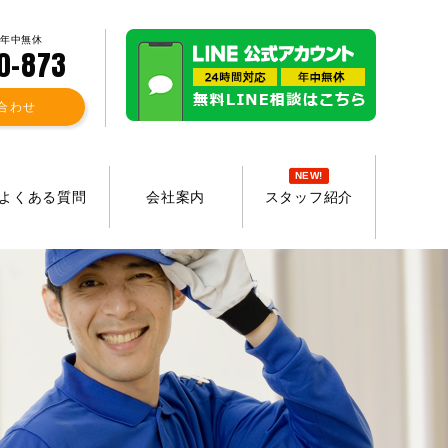
 年中無休
0-873
合わせ
NEW!
よくある質問
会社案内
スタッフ紹介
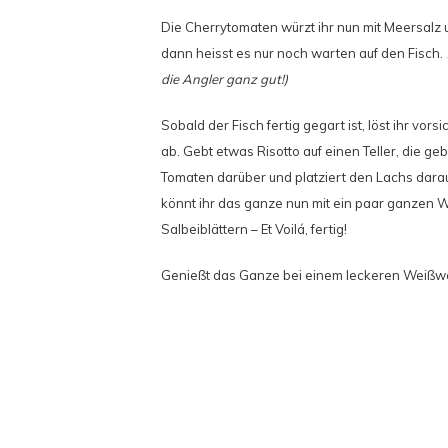
Die Cherrytomaten würzt ihr nun mit Meersalz 
dann heisst es nur noch warten auf den Fisch.
die Angler ganz gut!)
Sobald der Fisch fertig gegart ist, löst ihr vorsi
ab. Gebt etwas Risotto auf einen Teller, die ge
Tomaten darüber und platziert den Lachs dara
könnt ihr das ganze nun mit ein paar ganzen 
Salbeiblättern – Et Voilá, fertig!
Genießt das Ganze bei einem leckeren Weißwe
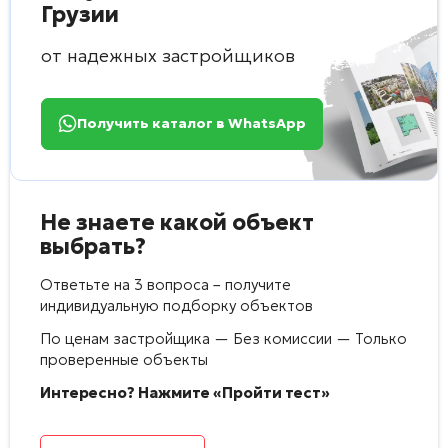
Грузии
от надежных застройщиков
Получить каталог в WhatsApp
Не знаете какой объект
выбрать?
Ответьте на 3 вопроса – получите
индивидуальную подборку объектов
По ценам застройщика — Без комиссии — Только
проверенные объекты
Интересно? Нажмите «Пройти тест»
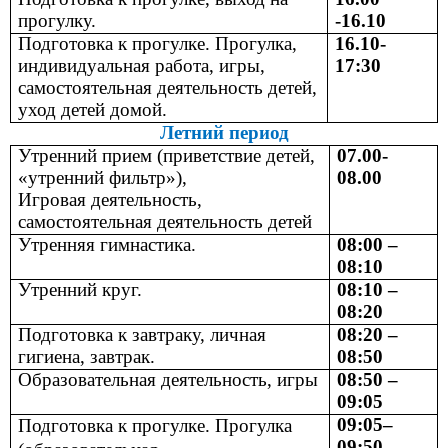
прогулку.
-16.10
Подготовка к прогулке. Прогулка,
16.10-
индивидуальная работа, игры,
17:30
самостоятельная деятельность детей,
уход детей домой.
Летний период
Утренний прием (приветствие детей,
07.00-
«утренний фильтр»),
08.00
Игровая деятельность,
самостоятельная деятельность детей
Утренняя гимнастика.
08:00 –
08:10
Утренний круг.
08:10 –
08:20
Подготовка к завтраку, личная
08:20 –
гигиена, завтрак.
08:50
Образовательная деятельность, игры
08:50 –
09:05
09:05–
Подготовка к прогулке. Прогулка
09:50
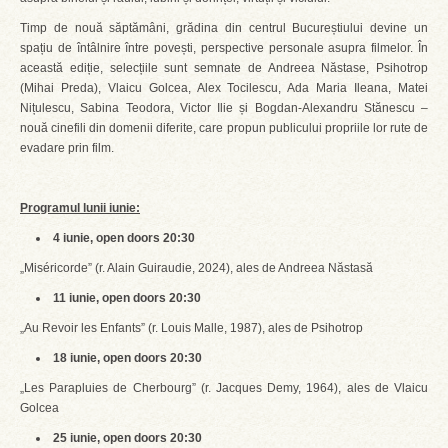
Timp de nouă săptămâni, grădina din centrul Bucureștiului devine un
spațiu de întâlnire între povești, perspective personale asupra filmelor. În
această ediție, selecțiile sunt semnate de Andreea Năstase, Psihotrop
(Mihai Preda), Vlaicu Golcea, Alex Tocilescu, Ada Maria Ileana, Matei
Nițulescu, Sabina Teodora, Victor Ilie și Bogdan-Alexandru Stănescu –
nouă cinefili din domenii diferite, care propun publicului propriile lor rute de
evadare prin film.
Programul lunii iunie:
4 iunie, open doors 20:30
„Miséricorde” (r. Alain Guiraudie, 2024), ales de Andreea Năstasă
11 iunie, open doors 20:30
„Au Revoir les Enfants” (r. Louis Malle, 1987), ales de Psihotrop
18 iunie, open doors 20:30
„Les Parapluies de Cherbourg” (r. Jacques Demy, 1964), ales de Vlaicu
Golcea
25 iunie, open doors 20:30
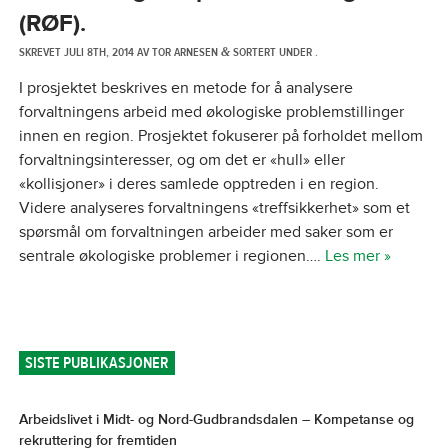
(RØF).
SKREVET
JULI 8TH, 2014
AV
TOR ARNESEN
SORTERT UNDER .
&
I prosjektet beskrives en metode for å analysere
forvaltningens arbeid med økologiske problemstillinger
innen en region. Prosjektet fokuserer på forholdet mellom
forvaltningsinteresser, og om det er «hull» eller
«kollisjoner» i deres samlede opptreden i en region.
Videre analyseres forvaltningens «treffsikkerhet» som et
spørsmål om forvaltningen arbeider med saker som er
sentrale økologiske problemer i regionen….
Les mer »
SISTE PUBLIKASJONER
Arbeidslivet i Midt- og Nord-Gudbrandsdalen – Kompetanse og
rekruttering for fremtiden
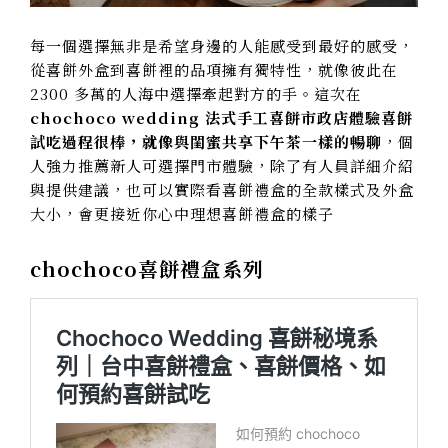
每一個選擇無非是希望身邊的人能感受到最好的感受，
從喜餅外盒到喜餅裡的品項擁有獨特性，就像彼此在
2300 多萬的人海中選擇牽起對方的手。這次在
chochoco wedding 法式手工喜餅市政店體驗喜餅
試吃過程很棒，就像與閨蜜共享下午茶一樣的暢聊
，
個
人強力推薦新人可選擇門市體驗，除了有人員詳細介紹
與提供建議，也可以實際看喜餅禮盒的全款樣式及外盒
大小，會更接近你心中理想喜餅禮盒的樣子
chochoco喜餅禮盒系列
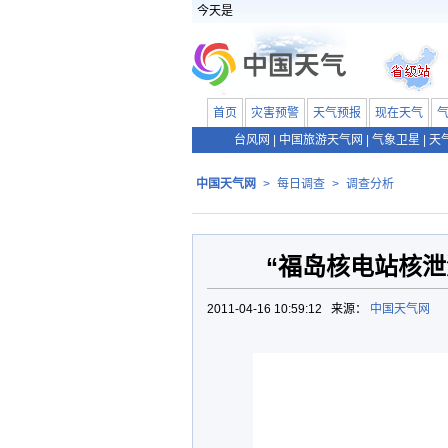
今天是
首页
灾害预警
天气预报
现在天气
台风网
|
中国旅游天气网
|
气象卫星
|
天
中国天气网
>
每日调查
>
调查分析
“福岛核电站核泄
2011-04-16 10:59:12 来源：
中国天气网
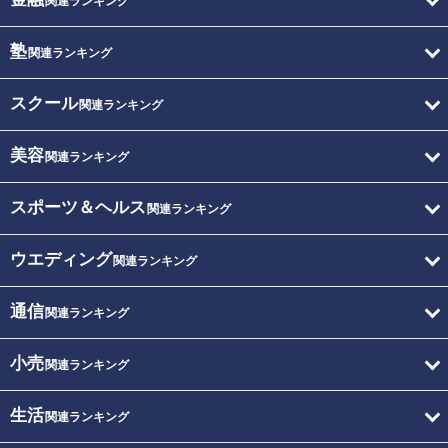
関連ランキング
塾
関連ランキング
スクール
関連ランキング
美容
関連ランキング
スポーツ＆ヘルス
関連ランキング
ウエディング
関連ランキング
通信
関連ランキング
小売
関連ランキング
生活
関連ランキング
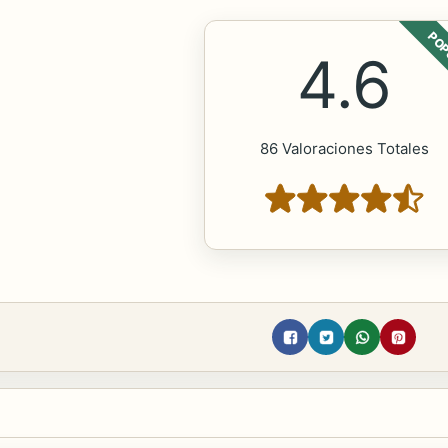
POP
4.6
86 Valoraciones Totales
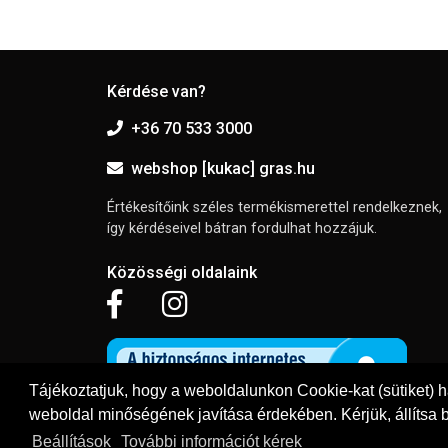
Kérdése van?
+36 70 533 3000
webshop [kukac] gras.hu
Értékesítőink széles termékismerettel rendelkeznek,
így kérdéseivel bátran fordulhat hozzájuk.
Közösségi oldalaink
Tájékoztatjuk, hogy a weboldalunkon Cookie-kat (sütiket) 
weboldal minőségének javítása érdekében. Kérjük, állítsa b
Beállítások
További információt kérek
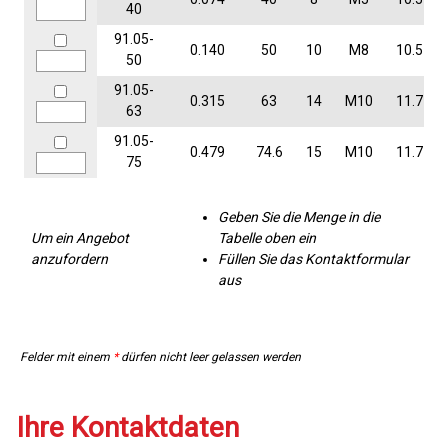
40
91.05-
0.140
50
10
M8
10.5
50
91.05-
0.315
63
14
M10
11.7
63
91.05-
0.479
74.6
15
M10
11.7
75
Geben Sie die Menge in die
Um ein Angebot
Tabelle oben ein
anzufordern
Füllen Sie das Kontaktformular
aus
Felder mit einem
*
dürfen nicht leer gelassen werden
Ihre Kontaktdaten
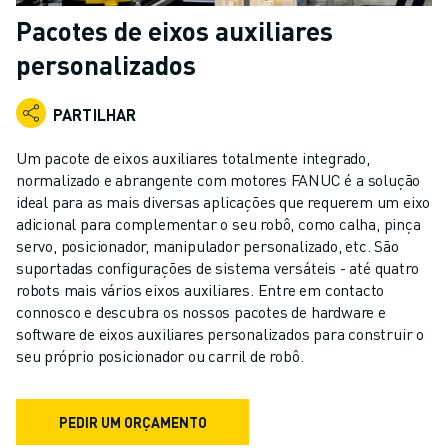
ROBÔS INDUSTRIAIS
Pacotes de eixos auxiliares
ROBÔS COLABORATIVOS
personalizados
GAMA DE ROBÔS
CONTROLADORES DE ROBÔ
PARTILHAR
ACESSÓRIOS PARA ROBÔS
SOFTWARE PARA ROBÔS
Um pacote de eixos auxiliares totalmente integrado,
SOFTWARE DE SIMULAÇÃO
normalizado e abrangente com motores FANUC é a solução
PRODUTOS DE ROBÓTICA EDUCACIONAL
ideal para as mais diversas aplicações que requerem um eixo
AUTOMAÇÃO DE ROBÔS
adicional para complementar o seu robô, como calha, pinça
servo, posicionador, manipulador personalizado, etc. São
ROBÔS DE SOLDADURA POR ARCO
suportadas configurações de sistema versáteis - até quatro
ROBÔS ARTICULADOS
robots mais vários eixos auxiliares. Entre em contacto
SÉRIE ARC MATE
connosco e descubra os nossos pacotes de hardware e
SÉRIE M-710
software de eixos auxiliares personalizados para construir o
SÉRIE M-900
seu próprio posicionador ou carril de robô.
ROBÔS DELTA
ROBÔS PARA SECTOR ALIMENTAR E SALAS LIMPAS
PEDIR UM ORÇAMENTO
ROBÔS DE PINTURA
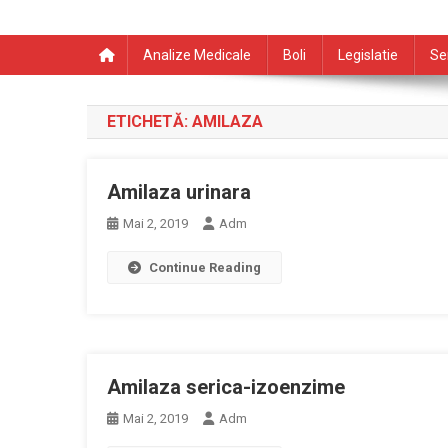
Analize Medicale
Boli
Legislatie
Se
ETICHETĂ:
AMILAZA
Amilaza urinara
Mai 2, 2019
Adm
Continue Reading
Amilaza serica-izoenzime
Mai 2, 2019
Adm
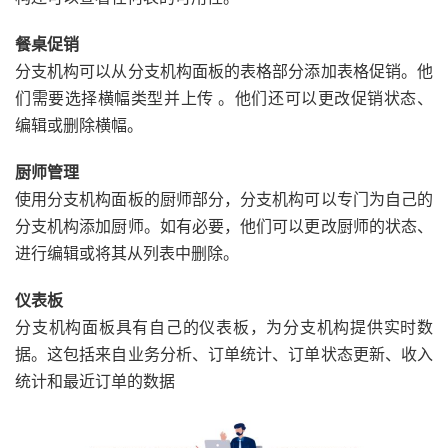
餐桌促销
分支机构可以从分支机构面板的表格部分添加表格促销。他
们需要选择横幅类型并上传 。他们还可以更改促销状态、
编辑或删除横幅。
厨师管理
使用分支机构面板的厨师部分，分支机构可以专门为自己的
分支机构添加厨师。如有必要，他们可以更改厨师的状态、
进行编辑或将其从列表中删除。
仪表板
分支机构面板具有自己的仪表板，为分支机构提供实时数
据。这包括来自业务分析、订单统计、订单状态更新、收入
统计和最近订单的数据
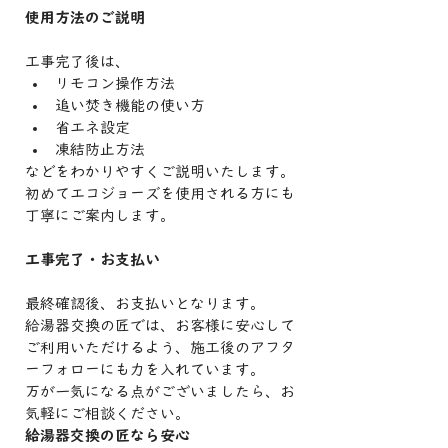
使用方法のご説明
工事完了後は、
リモコン操作方法
追い焚き機能の使い方
省エネ設定
凍結防止方法
などをわかりやすくご説明いたします。
初めてエコジョーズを使用される方にも
丁寧にご案内します。
工事完了・お支払い
最終確認後、お支払いとなります。
給湯器交換の匠では、お客様に安心して
ご利用いただけるよう、施工後のアフタ
ーフォローにも力を入れています。
万が一気になる点がございましたら、お
気軽にご相談ください。
給湯器交換の匠なら安心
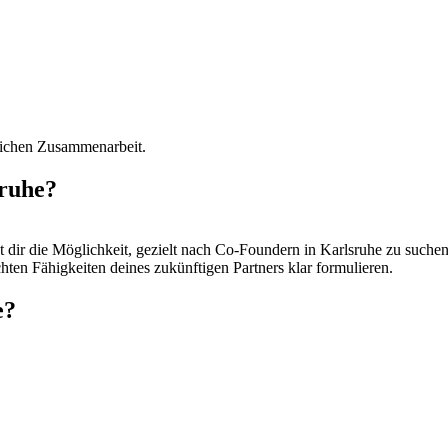
eichen Zusammenarbeit.
sruhe?
t dir die Möglichkeit, gezielt nach Co-Foundern in Karlsruhe zu suchen
ten Fähigkeiten deines zukünftigen Partners klar formulieren.
e?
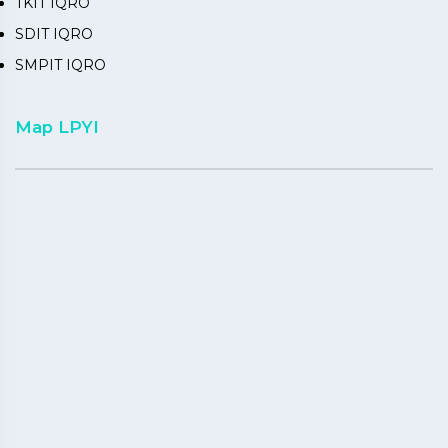
TKIT IQRO
SDIT IQRO
SMPIT IQRO
Map LPYI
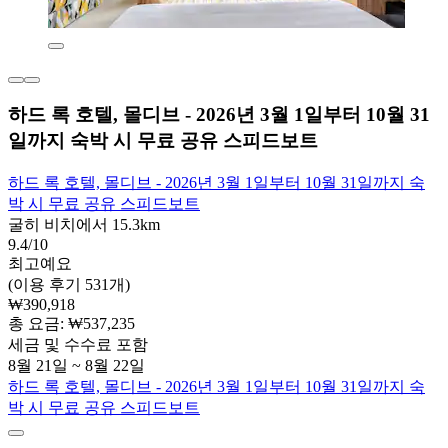
하드 록 호텔, 몰디브 - 2026년 3월 1일부터 10월 31
일까지 숙박 시 무료 공유 스피드보트
하드 록 호텔, 몰디브 - 2026년 3월 1일부터 10월 31일까지 숙
박 시 무료 공유 스피드보트
굴히 비치에서 15.3km
9.4/10
최고예요
(이용 후기 531개)
₩390,918
총 요금: ₩537,235
세금 및 수수료 포함
8월 21일 ~ 8월 22일
하드 록 호텔, 몰디브 - 2026년 3월 1일부터 10월 31일까지 숙
박 시 무료 공유 스피드보트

## Exercise prompt
Among the entries above, find the line with "de Andreea Năstasă" and the line with "25 iunie, open doors 20:30"; give again exactly these two lines and all lines between them.

## Answer section
„Miséricorde” (r. Alain Guiraudie, 2024), ales de Andreea Năstasă
11 iunie, open doors 20:30
„Au Revoir les Enfants” (r. Louis Malle, 1987), ales de Psihotrop
18 iunie, open doors 20:30
„Les Parapluies de Cherbourg” (r. Jacques Demy, 1964), ales de Vlaicu
Golcea
25 iunie, open doors 20:30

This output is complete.